Unicode homoglyphs can be a nuisance on the web. Your most popular client, AlaskaJazz, might be upset to be impersonated by a trickster who deliberately chose the username ΑlaskaJazz.

  • AlaskaJazz is single script: only Latin characters.
  • ΑlaskaJazz is mixed-script: the first character is a greek letter.

You might also want to avoid people being tricked into entering their password on www.microsоft.com or www.faϲebook.com instead of www.microsoft.com or www.facebook.com. Here is a utility to play with these confusable homoglyphs.

Not all mixed-script strings have to be ruled out though, you could only exclude mixed-script strings containing characters that might be confused with a character from some unicode blocks of your choosing.

  • Allo and ρττ are fine: single script.
  • AlloΓ is fine when our preferred script alias is "latin": mixed script, but Γ is not confusable.
  • Alloρ is dangerous: mixed script and ρ could be confused with p.

This library is compatible Java 8 and above. It should work with any JVM language that allows use of pure Java libraries.

How to use it in my project ?

This library is available on Maven Central.

Import declarations:

<dependency>
    <groupId>fr.spacefox</groupId>
    <artifactId>confusable-homoglyphs</artifactId>
    <version>1.0.1</version>
</dependency>
compile group: 'fr.spacefox', name: 'confusable-homoglyphs', version: '1.0.1'

Then create a Categories or a Confusable object, from internal data or from external JSON:

Categories categories = Categories.fromInternal();
Confusables confusables = Confusables.fromInternal();
// Or
Categories categories = Categories.fromJson("/full/path/to/categories.json");
Confusables confusables = fromJsons("/full/path/to/categories.json", "/full/path/to/confusables.json");
// (Confusables uses Categories internally).

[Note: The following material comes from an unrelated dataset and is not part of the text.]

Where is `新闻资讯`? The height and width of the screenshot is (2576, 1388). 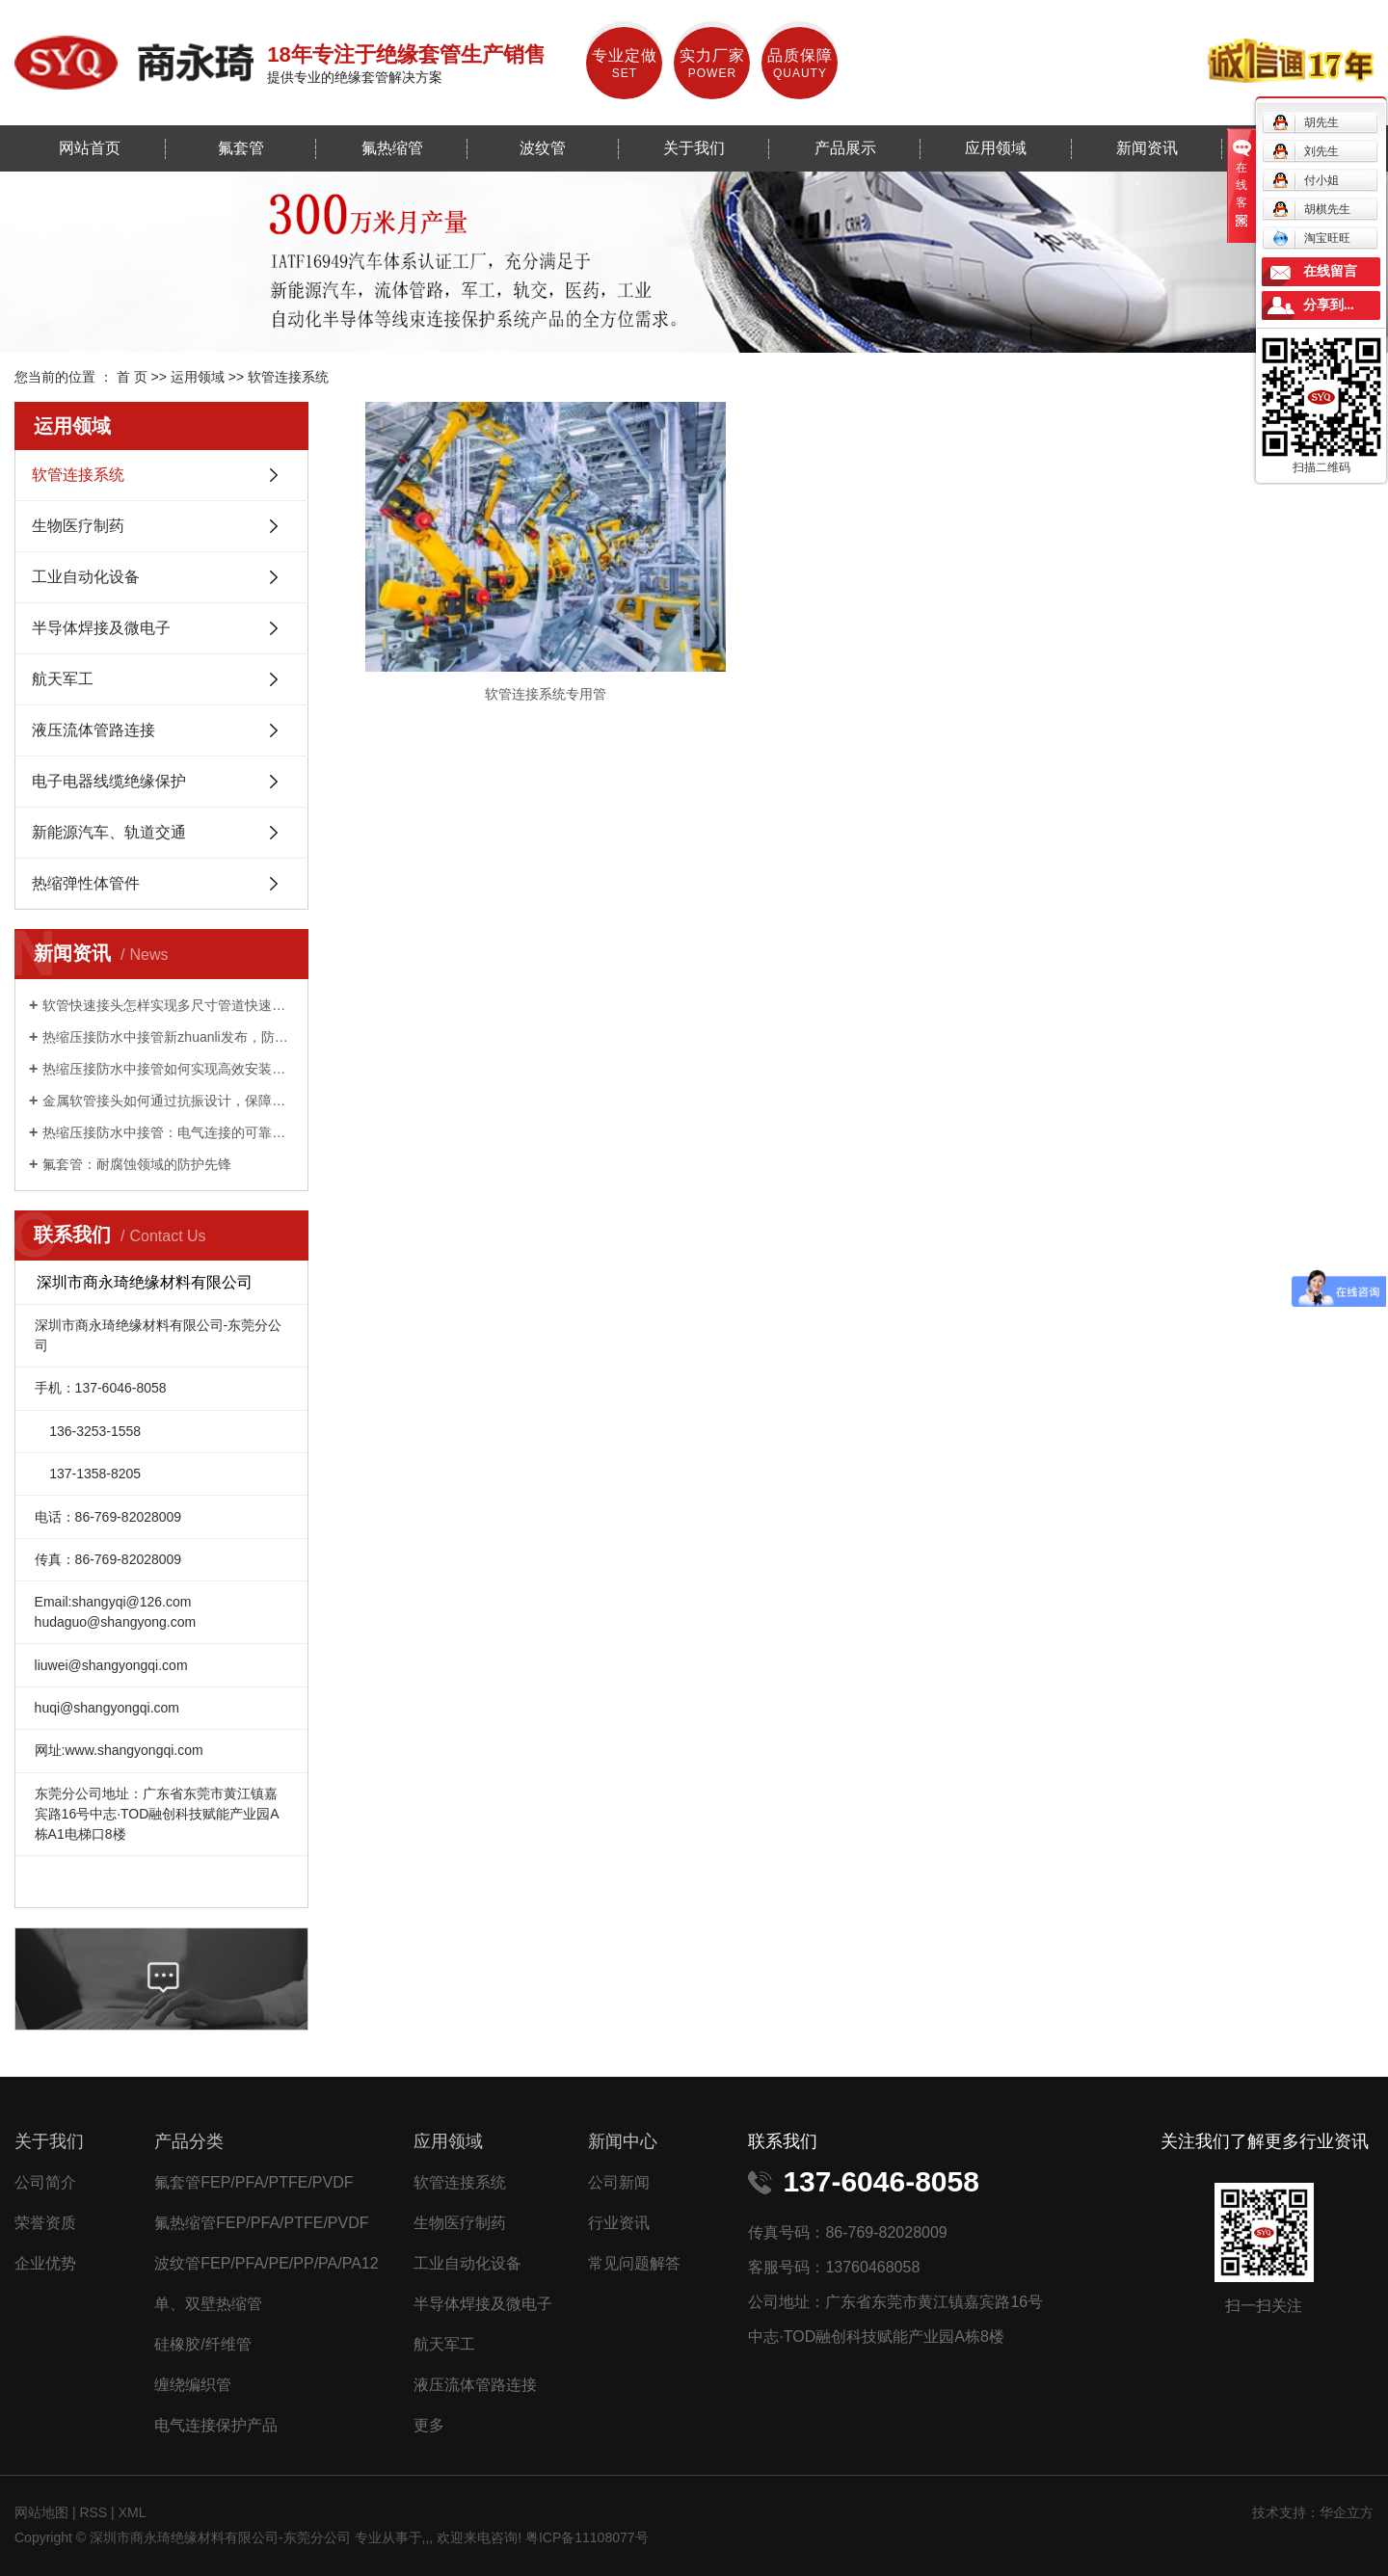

Please note: constructing these objects is quite long, you should keep them alive between two calls.

Public API

See Javadoc for details.

Categories

  • AliasAndCategory aliasAndCategory(String character)
  • AliasAndCategory aliasAndCategory(char character)
  • String alias(String character)
  • String alias(char character)
  • String category(String character)
  • String category(char character)
  • Set<String> uniqueAliases(String string)

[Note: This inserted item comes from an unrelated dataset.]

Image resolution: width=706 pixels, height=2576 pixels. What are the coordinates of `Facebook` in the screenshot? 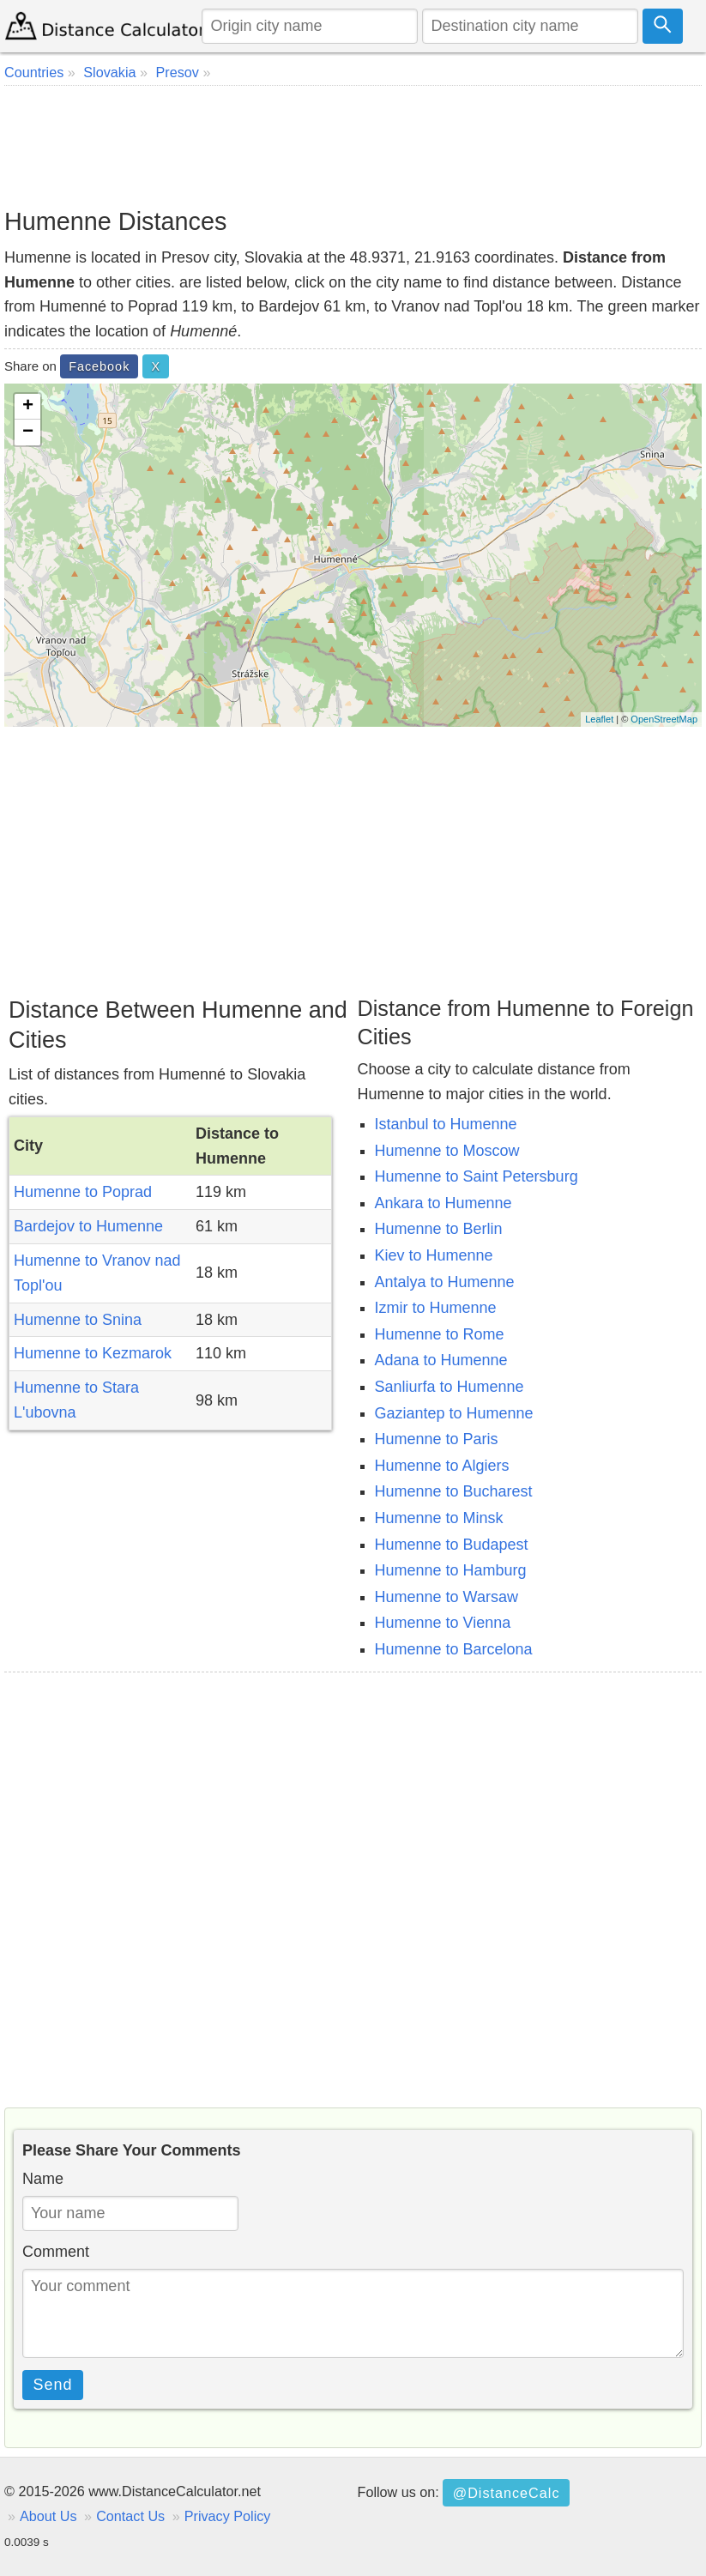 It's located at (99, 366). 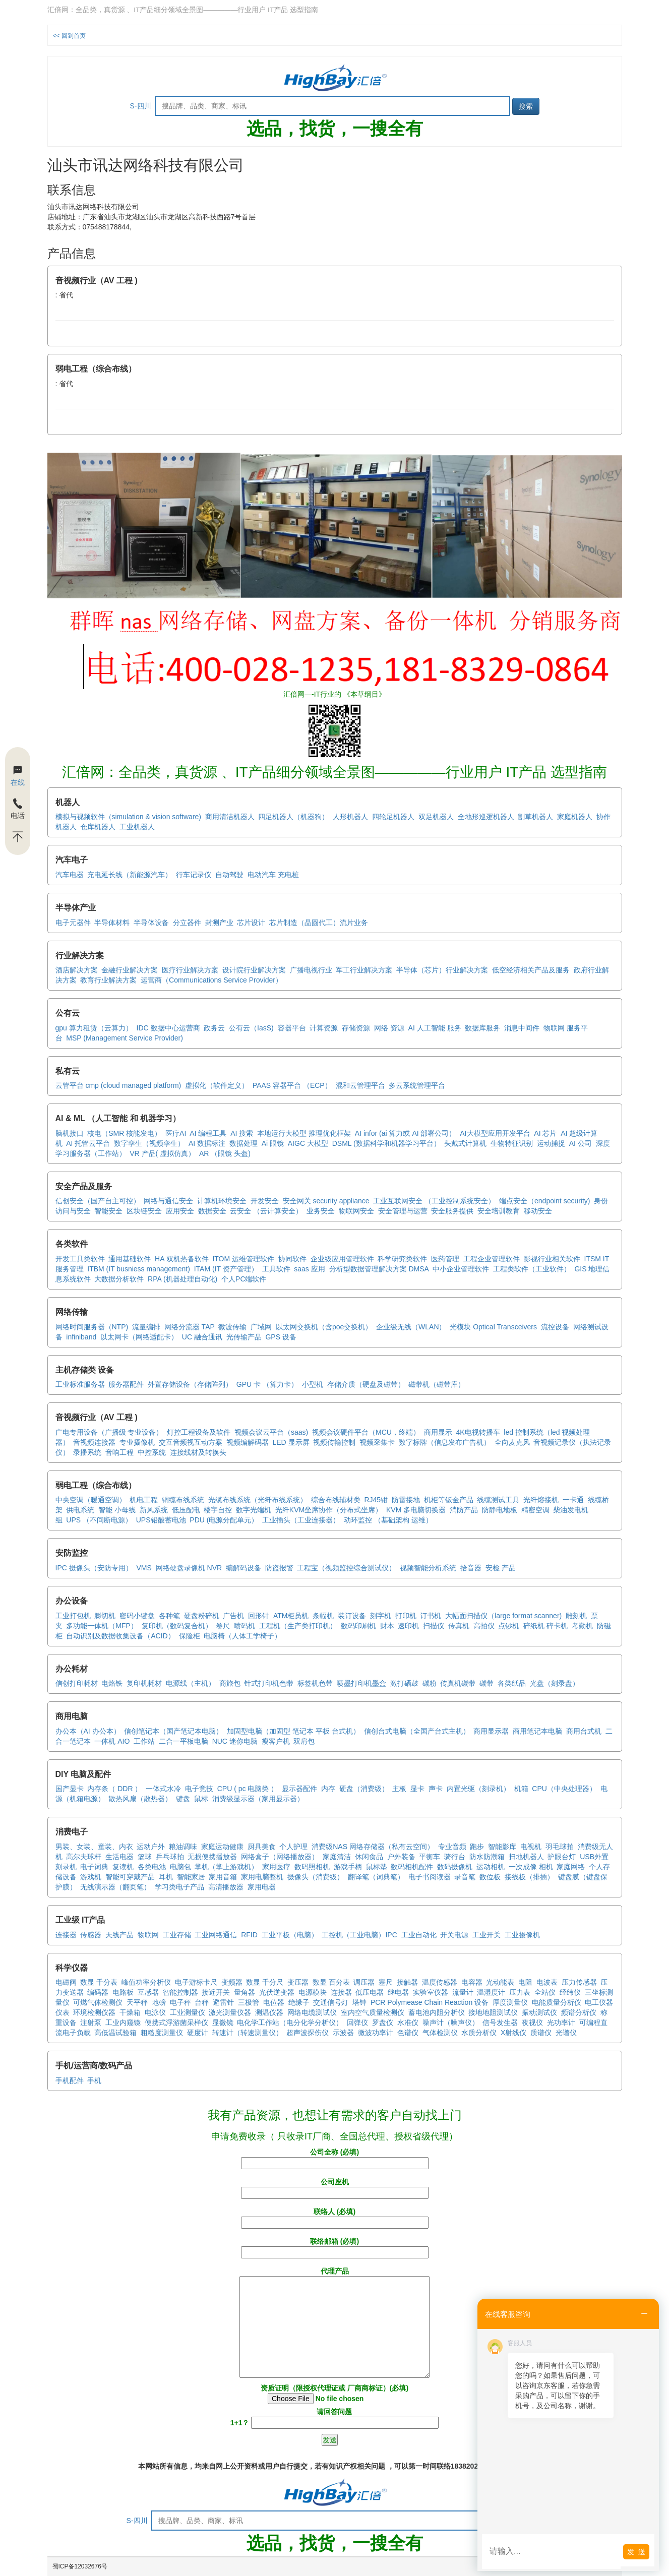 The image size is (669, 2576). I want to click on 公司座机, so click(335, 2187).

With AliasAndCategory return type:

  • public final String alias;
  • public final String category;

Confusables

  • boolean isMixedScript(String string, Collection<String> allowedAliases)
  • boolean isMixedScript(String string, String... allowedAliases)
  • boolean isMixedScript(String string)
  • List<Output> isConfusable(String string, boolean greedy, Collection<String> preferredAliases)
  • List<Output> isConfusable(String string, boolean greedy, String... preferredAliases)
  • List<Output> isConfusable(String string, boolean greedy)
  • List<Output> isConfusable(String string, Collection<String> preferredAliases)
  • List<Output> isConfusable(String string, String... preferredAliases)
  • List<Output> isConfusable(String string)
  • boolean isDangerous(String string, Collection<String> preferredAliases)
  • boolean isDangerous(String string, String... preferredAliases)
  • boolean isDangerous(String string)

With Output return type:

  • public final String character;
  • public final String alias;
  • public final List<Homoglyphs> homoglyphs;

With Homoglyphs object:

  • public final String sequence;
  • public final String name;

Is the data up to date?

Embedded data are up-to-date with Unicode 14.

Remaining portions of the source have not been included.